The Bing Longo Traveling All-Stars is a good film, especially if you’re interested in the history of baseball. It’s an episodic comedy with the emphasis on the various situations that the members of the All-Stars find themselves in as they travel from town to town but there’s also a serious subtext. The All-Stars are proving to a League that refuses to let them play that they are the best. At the same time, no matter how many games they win, the All-Stars still have to deal with living a society that treats them like second-class citizens. Even though they win on the field, they still have a hard time finding a hotel to stay at. It’s a movie that will make you laugh but it also makes you think. Billy Dee Williams is perfect in the role of Bingo Longo and James Earl Jones is the type of player that anyone would want on their team. The Bingo Longo Traveling All-Star & Motor Kings is a good film for both baseball fans and people who have never even heard of the designated hitter rule.

The Babe (1992, dir. by Arthur Hiller)


John Goodman. He’s a good actor but not a very convincing baseball player.

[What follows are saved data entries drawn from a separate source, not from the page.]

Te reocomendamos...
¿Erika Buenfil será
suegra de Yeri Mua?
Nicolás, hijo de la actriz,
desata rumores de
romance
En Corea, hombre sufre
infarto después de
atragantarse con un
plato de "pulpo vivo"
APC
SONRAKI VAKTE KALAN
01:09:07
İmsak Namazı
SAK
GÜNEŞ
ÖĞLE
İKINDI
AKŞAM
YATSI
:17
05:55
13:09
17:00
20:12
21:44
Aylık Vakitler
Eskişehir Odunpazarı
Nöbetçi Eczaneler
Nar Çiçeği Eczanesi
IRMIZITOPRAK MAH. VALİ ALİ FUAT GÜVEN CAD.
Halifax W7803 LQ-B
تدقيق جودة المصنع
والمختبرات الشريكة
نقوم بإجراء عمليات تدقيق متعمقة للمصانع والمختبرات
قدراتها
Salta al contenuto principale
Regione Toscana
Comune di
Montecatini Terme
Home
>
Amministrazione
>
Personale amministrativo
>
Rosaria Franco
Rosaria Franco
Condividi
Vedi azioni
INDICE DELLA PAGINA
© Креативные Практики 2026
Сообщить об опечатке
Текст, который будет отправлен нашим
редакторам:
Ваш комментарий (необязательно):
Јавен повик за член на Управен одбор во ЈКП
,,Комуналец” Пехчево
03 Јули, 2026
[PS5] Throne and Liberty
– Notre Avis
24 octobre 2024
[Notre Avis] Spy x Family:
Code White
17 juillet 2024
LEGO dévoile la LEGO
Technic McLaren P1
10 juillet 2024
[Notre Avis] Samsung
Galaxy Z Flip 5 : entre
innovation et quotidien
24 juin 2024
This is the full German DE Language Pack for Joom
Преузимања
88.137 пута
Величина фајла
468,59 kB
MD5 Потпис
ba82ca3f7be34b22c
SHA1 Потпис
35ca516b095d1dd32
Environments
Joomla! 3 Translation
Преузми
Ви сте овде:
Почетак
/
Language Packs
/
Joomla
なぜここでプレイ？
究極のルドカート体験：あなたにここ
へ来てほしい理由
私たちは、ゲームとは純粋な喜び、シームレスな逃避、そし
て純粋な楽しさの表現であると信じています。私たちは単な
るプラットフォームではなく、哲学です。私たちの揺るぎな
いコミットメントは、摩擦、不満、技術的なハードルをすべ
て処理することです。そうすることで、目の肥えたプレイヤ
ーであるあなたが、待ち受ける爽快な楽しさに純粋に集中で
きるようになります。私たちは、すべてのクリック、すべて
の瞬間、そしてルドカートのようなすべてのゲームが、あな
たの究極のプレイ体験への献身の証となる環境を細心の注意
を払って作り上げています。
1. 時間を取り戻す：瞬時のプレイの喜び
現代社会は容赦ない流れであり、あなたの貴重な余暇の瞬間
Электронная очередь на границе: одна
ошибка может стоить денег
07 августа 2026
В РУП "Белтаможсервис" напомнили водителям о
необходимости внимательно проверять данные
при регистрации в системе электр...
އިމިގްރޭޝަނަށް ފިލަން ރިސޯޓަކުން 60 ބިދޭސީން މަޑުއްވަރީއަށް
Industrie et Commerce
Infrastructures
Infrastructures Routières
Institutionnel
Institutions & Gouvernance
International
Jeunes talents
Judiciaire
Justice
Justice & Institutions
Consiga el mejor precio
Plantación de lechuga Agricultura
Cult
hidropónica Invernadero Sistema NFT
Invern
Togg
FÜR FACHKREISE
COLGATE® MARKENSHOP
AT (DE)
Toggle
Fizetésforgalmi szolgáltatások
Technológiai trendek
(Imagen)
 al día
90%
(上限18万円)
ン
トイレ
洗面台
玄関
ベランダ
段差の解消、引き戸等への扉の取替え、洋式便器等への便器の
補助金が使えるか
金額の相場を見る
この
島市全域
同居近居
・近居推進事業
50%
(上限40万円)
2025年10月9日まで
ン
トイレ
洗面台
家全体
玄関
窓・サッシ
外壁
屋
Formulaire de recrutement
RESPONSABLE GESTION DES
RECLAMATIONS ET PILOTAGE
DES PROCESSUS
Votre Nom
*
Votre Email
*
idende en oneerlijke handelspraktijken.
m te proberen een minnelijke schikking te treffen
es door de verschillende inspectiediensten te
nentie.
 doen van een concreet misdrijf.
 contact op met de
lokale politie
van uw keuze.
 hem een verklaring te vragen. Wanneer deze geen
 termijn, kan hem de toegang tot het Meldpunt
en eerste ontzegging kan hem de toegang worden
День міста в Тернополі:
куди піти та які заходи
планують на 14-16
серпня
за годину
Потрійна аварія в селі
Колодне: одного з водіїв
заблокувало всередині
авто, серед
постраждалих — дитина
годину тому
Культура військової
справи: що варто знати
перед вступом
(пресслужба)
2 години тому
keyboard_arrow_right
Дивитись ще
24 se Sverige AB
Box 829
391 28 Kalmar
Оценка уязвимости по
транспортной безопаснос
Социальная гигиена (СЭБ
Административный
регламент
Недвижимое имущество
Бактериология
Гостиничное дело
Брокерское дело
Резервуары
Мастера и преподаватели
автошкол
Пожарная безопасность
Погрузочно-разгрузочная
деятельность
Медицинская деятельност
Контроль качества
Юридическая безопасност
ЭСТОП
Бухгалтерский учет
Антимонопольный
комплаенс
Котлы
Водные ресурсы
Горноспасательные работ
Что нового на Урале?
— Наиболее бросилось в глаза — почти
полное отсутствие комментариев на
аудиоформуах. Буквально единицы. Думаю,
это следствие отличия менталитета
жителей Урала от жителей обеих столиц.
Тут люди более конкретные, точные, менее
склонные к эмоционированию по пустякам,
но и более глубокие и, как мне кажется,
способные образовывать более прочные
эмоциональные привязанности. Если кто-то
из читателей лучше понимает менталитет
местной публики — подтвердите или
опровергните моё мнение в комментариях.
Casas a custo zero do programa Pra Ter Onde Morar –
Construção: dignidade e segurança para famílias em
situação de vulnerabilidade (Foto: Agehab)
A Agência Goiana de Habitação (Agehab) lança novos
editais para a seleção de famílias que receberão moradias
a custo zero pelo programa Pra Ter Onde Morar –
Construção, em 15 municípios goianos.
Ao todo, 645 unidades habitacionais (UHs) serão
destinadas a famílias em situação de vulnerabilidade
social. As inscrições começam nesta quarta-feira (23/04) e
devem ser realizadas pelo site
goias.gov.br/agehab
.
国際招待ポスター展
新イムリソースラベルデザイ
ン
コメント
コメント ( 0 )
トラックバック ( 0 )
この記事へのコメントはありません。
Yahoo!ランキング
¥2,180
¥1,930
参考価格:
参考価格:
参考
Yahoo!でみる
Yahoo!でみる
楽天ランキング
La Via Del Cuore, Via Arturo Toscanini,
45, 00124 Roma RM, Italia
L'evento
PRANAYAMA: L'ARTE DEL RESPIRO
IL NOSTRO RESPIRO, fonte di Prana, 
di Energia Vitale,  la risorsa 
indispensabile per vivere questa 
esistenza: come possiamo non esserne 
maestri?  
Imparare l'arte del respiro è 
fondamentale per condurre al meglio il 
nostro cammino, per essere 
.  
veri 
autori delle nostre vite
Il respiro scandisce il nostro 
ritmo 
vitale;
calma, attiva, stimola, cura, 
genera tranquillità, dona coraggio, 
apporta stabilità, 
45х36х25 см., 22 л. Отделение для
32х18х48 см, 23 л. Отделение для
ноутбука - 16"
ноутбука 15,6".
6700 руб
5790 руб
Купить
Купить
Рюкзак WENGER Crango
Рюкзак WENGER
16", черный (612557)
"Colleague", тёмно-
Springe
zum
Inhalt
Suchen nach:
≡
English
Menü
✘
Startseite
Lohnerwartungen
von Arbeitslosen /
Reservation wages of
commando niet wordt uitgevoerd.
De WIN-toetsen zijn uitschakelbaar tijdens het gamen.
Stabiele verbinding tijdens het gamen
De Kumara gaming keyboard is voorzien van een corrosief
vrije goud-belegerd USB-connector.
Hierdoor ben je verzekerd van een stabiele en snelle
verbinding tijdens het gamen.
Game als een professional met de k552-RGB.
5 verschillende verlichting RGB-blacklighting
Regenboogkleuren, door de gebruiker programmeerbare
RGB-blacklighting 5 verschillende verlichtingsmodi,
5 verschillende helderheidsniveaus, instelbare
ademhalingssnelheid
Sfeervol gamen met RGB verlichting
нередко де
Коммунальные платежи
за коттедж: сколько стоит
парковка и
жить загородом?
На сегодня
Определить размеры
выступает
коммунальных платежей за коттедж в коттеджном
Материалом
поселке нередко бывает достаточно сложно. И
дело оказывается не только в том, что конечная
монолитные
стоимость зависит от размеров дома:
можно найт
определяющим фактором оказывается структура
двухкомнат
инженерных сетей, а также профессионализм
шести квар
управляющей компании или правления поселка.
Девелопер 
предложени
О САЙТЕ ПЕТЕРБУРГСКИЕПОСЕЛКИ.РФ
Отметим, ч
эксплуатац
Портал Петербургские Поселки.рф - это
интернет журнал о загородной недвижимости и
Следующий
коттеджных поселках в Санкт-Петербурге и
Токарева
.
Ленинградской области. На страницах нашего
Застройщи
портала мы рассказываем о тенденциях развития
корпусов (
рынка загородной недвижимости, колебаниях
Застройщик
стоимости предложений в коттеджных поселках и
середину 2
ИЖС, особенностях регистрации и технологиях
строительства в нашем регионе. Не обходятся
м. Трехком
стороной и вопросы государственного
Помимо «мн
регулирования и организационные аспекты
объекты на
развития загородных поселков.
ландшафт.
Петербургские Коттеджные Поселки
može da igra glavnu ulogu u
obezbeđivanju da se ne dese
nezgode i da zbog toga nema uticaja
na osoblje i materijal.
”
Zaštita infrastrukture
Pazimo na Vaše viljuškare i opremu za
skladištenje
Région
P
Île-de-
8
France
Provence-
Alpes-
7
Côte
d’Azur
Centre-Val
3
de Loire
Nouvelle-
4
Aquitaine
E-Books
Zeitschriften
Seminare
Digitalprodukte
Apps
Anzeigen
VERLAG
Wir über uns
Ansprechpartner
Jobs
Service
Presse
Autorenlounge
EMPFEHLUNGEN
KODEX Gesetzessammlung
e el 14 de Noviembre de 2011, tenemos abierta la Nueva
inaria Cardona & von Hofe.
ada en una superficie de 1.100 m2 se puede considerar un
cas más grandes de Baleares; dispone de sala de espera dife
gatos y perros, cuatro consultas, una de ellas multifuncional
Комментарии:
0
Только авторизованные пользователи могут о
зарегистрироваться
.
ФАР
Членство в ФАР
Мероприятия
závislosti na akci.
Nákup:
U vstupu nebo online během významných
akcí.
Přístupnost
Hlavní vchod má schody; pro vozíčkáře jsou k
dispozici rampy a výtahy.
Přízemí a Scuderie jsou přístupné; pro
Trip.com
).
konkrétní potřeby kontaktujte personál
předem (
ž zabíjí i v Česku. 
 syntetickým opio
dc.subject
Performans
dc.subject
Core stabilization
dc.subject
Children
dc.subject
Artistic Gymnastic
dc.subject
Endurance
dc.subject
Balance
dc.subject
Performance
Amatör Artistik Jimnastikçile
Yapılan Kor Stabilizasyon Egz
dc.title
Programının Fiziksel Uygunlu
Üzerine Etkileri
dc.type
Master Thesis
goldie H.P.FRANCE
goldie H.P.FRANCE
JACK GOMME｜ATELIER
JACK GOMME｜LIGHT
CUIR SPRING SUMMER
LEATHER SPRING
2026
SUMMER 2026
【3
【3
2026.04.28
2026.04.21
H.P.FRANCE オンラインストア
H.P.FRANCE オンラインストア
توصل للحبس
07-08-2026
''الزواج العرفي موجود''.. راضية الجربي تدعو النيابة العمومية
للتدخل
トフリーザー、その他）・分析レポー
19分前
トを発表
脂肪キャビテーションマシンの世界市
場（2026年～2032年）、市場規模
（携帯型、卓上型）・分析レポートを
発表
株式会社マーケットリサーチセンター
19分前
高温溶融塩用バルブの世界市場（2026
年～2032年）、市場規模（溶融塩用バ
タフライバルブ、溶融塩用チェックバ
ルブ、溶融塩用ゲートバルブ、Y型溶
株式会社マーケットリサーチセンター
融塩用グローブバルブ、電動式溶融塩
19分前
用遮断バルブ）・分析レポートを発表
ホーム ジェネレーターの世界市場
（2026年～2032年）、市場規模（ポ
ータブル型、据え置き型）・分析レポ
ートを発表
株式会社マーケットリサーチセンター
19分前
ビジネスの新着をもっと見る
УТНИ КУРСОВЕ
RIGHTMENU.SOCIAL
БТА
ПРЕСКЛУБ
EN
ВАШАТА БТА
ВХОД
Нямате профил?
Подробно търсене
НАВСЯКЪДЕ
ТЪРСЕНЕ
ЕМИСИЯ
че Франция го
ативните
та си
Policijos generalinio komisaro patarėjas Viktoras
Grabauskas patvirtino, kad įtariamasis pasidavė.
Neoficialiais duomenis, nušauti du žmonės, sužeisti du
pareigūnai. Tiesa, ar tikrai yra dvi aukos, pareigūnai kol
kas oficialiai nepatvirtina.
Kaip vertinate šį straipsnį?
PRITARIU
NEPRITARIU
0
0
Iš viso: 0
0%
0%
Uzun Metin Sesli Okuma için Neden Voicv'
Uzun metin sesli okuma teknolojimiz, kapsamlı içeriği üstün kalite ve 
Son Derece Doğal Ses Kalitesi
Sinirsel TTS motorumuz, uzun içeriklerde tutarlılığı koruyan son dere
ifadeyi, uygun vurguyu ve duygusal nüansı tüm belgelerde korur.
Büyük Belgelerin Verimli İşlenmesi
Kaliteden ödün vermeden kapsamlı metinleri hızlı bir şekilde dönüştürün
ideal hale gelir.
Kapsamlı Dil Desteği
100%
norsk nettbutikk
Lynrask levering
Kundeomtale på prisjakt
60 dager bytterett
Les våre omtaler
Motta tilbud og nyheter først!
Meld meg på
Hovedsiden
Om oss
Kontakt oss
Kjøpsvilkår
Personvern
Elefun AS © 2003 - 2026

Last night, I watched The Babe, which starred John Goodman as Babe Ruth. Babe Ruth was one of the greatest baseball players of all time, the first of the great sluggers, and the holder of the career home run record from 1935 to 1974. He was the type of player that I wish The Rangers had right now because we’ve got a 22-27 records right now and the only bright spot is that we’re doing better than the Angels.

The Babe starts in 1902, with George Herman Ruth getting dropped off at reform school and learning how play baseball from Brother Matthias (James Cromwell) and then follows Ruth through his career, his first failed marriage, his attempts to become a manager, and his eventual retirement from the game. At first, everyone makes fun of the Babe because he’s not very sophisticated and all he wants to do is hit the ball. Then he shuts them all up by knocking ball after ball out of the park. Babe Ruth was a big man, like John Goodman. But he was also a great athlete. Goodman looked like he was in pain every time he had to swing the bat. Maybe that explains why Goodman plays the Babe as if he never actually enjoyed one minute of playing baseball.

The Babe is like a highlight reel of famous anecdotes. Babe Ruth hits his first home run in the Big Leagues. Babe Ruth promises a sick child that he’ll hit two home runs. Babe Ruth calls his shot. Babe Ruth hits three homers during his final game. In real life, Babe Ruth retired after he injured his knee. In the movie, he retires after he hears an owner talking about how having Babe on the team is only good for selling tickets to the rubes. All the famous Babe Ruth stories are here, along with all of the drinking and the womanizing. The movie never digs too deep into what made Babe tick or what it was like to be the most famous and popular athlete in America. It never even really explores how Babe Ruth changed the sport of baseball. Watching The Babe, you would never know that home runs weren’t even considered to be an important part of the game until Ruth established himself as someone who could hit one ball after another out of the park. The best baseball movies make you feel like you’re either out on the field with the player or you’re in the stands with the fans and they make you want to stand-up and cheer with every hit and every run across home plate. The Babe never does that. There’s no love of the game in The Babe.